At its heart, the system requires you to wear a bracelet Disney calls a "MagicBand" -- and will even let you pay extra to theme your band to your favorite princess, for example.
"MyMagic+" also brings some convenience, allowing you to pay for your food and souvenirs with a swipe of that bracelet. That same bracelet will let you into theme parks by waving it and entering without going through an old-fangled turnstile. That's a plus for people with strollers.
But the system will do a lot more than that. As envisioned, and being tested, there will be thousands of sensors all over the 40-square mile resort.
Disney thinks it can recoup the costs of a program many unofficial sources told WKMG-TV has skyrocketed to at least $1.5 billion. It's going to take more than little Suzie asking mom for a Princess Jasmine wristband instead of a plain one.
While the wristband itself contains no personal data, only a unique ID number, that ID number is linked to a profile in Disney's database. As part of the personalization program, parents will get to pick how much or how little information to share over a web site or smart app that will also let you pick FastPass+ attractions.
You can tell Disney if it is your little princess's birthday -- or your anniversary, for example, and theoretically cast members (and that talking Scuttle) can wish you a Happy (fill in the blank special occasion).
Disney admitted to the NY Times the system can also tell if you bought a balloon, for example, what attractions you rode and in what order; which ones you used a FastPass for; how long you spent in a section of the park; How long it took you to order food and eat; what shops you went in or which characters you met (and which ones you skipped).
In short, it's a mountain of information on every moment of your trip that Disney can use, for example, to offer you a discount on a certain type of souvenir, or a discount to encourage you to go to a less-popular dining spot.
But it can also be used to figure out better which attractions to open later and close earlier; which characters to trot out, and which to retire.
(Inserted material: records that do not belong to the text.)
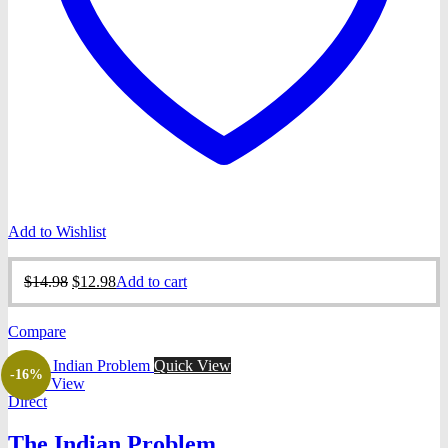
Add to Wishlist
Original
Current
$
14.98
$
12.98
Add to cart
price
price
was:
is:
Compare
$14.98.
$12.98.
Quick View
-16%
Quick View
Direct
The Indian Problem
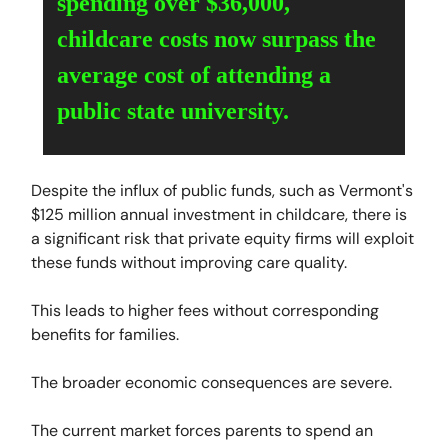
spending over $36,000,
childcare costs now surpass the
average cost of attending a
public state university.
Despite the influx of public funds, such as Vermont's
$125 million annual investment in childcare, there is
a significant risk that private equity firms will exploit
these funds without improving care quality.
This leads to higher fees without corresponding
benefits for families.
The broader economic consequences are severe.
The current market forces parents to spend an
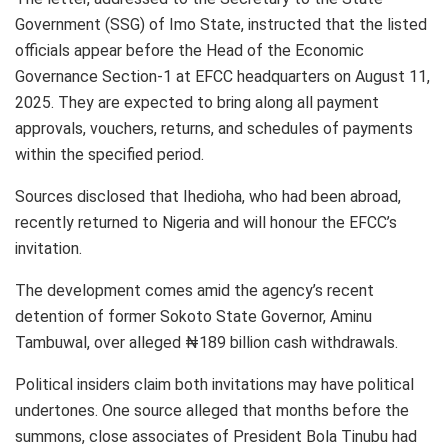
Government (SSG) of Imo State, instructed that the listed
officials appear before the Head of the Economic
Governance Section-1 at EFCC headquarters on August 11,
2025. They are expected to bring along all payment
approvals, vouchers, returns, and schedules of payments
within the specified period.
Sources disclosed that Ihedioha, who had been abroad,
recently returned to Nigeria and will honour the EFCC’s
invitation.
The development comes amid the agency’s recent
detention of former Sokoto State Governor, Aminu
Tambuwal, over alleged ₦189 billion cash withdrawals.
Political insiders claim both invitations may have political
undertones. One source alleged that months before the
summons, close associates of President Bola Tinubu had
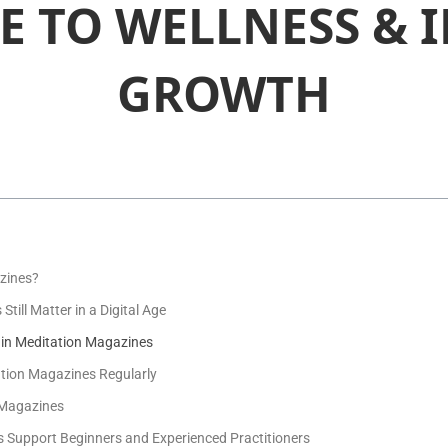
E TO WELLNESS & 
GROWTH
zines?
ill Matter in a Digital Age
in Meditation Magazines
ation Magazines Regularly
n Magazines
Support Beginners and Experienced Practitioners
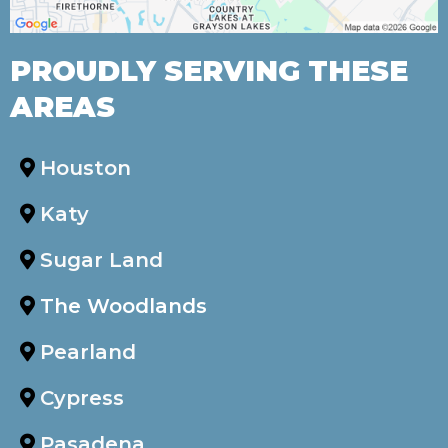
PROUDLY SERVING THESE
AREAS
Houston
Katy
Sugar Land
The Woodlands
Pearland
Cypress
Pasadena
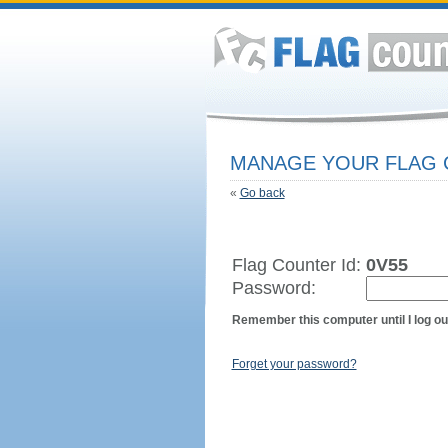
MANAGE YOUR FLAG
«
Go back
Flag Counter Id:
0V55
Password:
Remember this computer until I log ou
Forget your password?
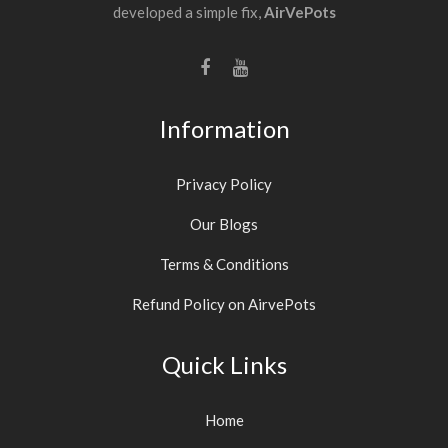
developed a simple fix,
AirVePots
Information
Privacy Policy
Our Blogs
Terms & Conditions
Refund Policy on AirvePots
Quick Links
Home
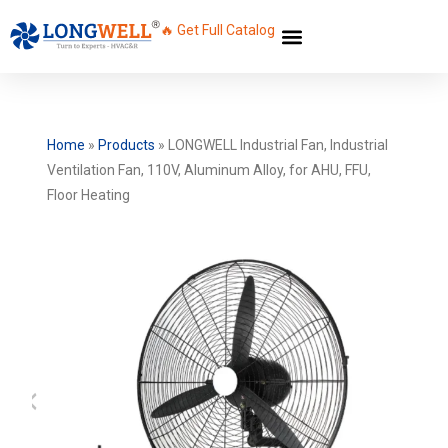
🔥 Get Full Catalog
Home
»
Products
»
LONGWELL Industrial Fan, Industrial
Ventilation Fan, 110V, Aluminum Alloy, for AHU, FFU,
Floor Heating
And that's the tip of the iceberg.
Then there's FastPass. Since 1999, it has operated the same way. Want to ride Thunder Mountain without a wait in line? Stick your ticket into the FastPass machine, get a ticket -- and come back in the hour time period printed on it. Easy. But also a hassle.
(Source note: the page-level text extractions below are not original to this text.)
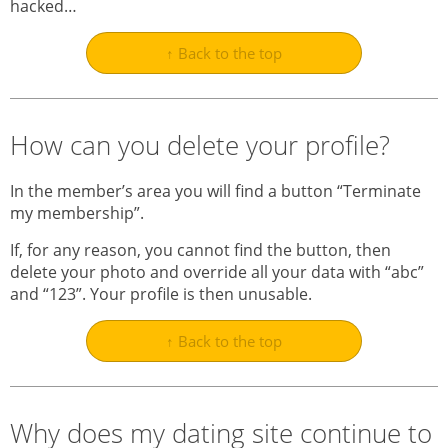
hacked…
↑ Back to the top
How can you delete your profile?
In the member’s area you will find a button “Terminate
my membership”.
If, for any reason, you cannot find the button, then
delete your photo and override all your data with “abc”
and “123”. Your profile is then unusable.
↑ Back to the top
Why does my dating site continue to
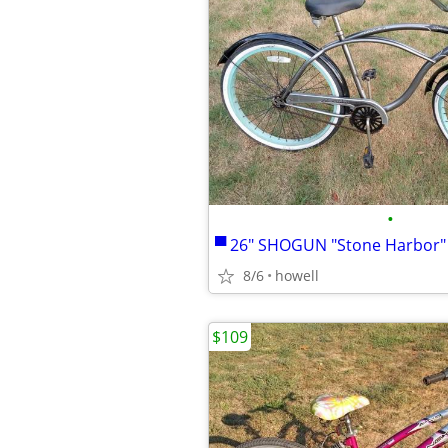
•
8/6
howell
$109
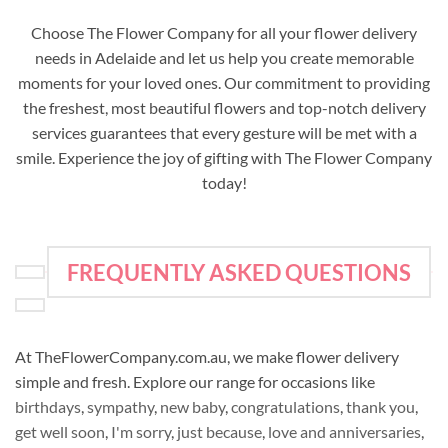
Choose The Flower Company for all your flower delivery
needs in Adelaide and let us help you create memorable
moments for your loved ones. Our commitment to providing
the freshest, most beautiful flowers and top-notch delivery
services guarantees that every gesture will be met with a
smile. Experience the joy of gifting with The Flower Company
today!
FREQUENTLY ASKED QUESTIONS
At TheFlowerCompany.com.au, we make flower delivery
simple and fresh. Explore our range for occasions like
birthdays
,
sympathy
,
new baby
,
congratulations
,
thank you
,
get well soon
,
I'm sorry
,
just because
,
love and anniversaries
,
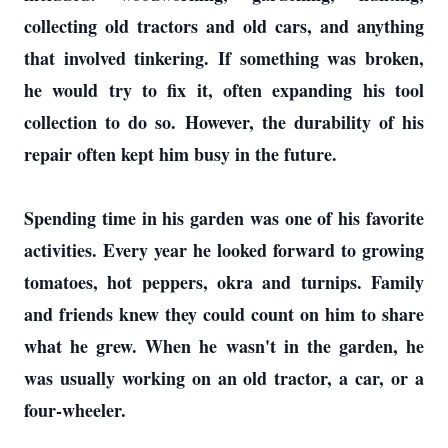
collecting old tractors and old cars, and anything
that involved tinkering. If something was broken,
he would try to fix it, often expanding his tool
collection to do so. However, the durability of his
repair often kept him busy in the future.
Spending time in his garden was one of his favorite
activities. Every year he looked forward to growing
tomatoes, hot peppers, okra and turnips. Family
and friends knew they could count on him to share
what he grew. When he wasn't in the garden, he
was usually working on an old tractor, a car, or a
four-wheeler.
FastPass is soon to give way to FastPass+ -- which is a key part of NextGen. Guests, especially Disney Resort guests, will be able to plan out a whole day of FastPasses at once -- linked automatically to your MagicBand.
No more rushing to Toy Story Mania at park open to get a FastPass good for 4pm. For the first time you'll also get to use FastPass+ to reserve a spot for the fireworks show, or the parades.
That's all great for people who plan days, weeks and months in advance. What about locals? Annual ahd seasonal pass holders? That's still being worked out; expect announcements soon.
Disney is apparently toying with the idea that people at deluxe resorts may get more FastPass+ tickets in a single day than guests at value resorts (i.e. pay for the Polynesian -- get five FastPass+ reservations vs. three at Pop Century).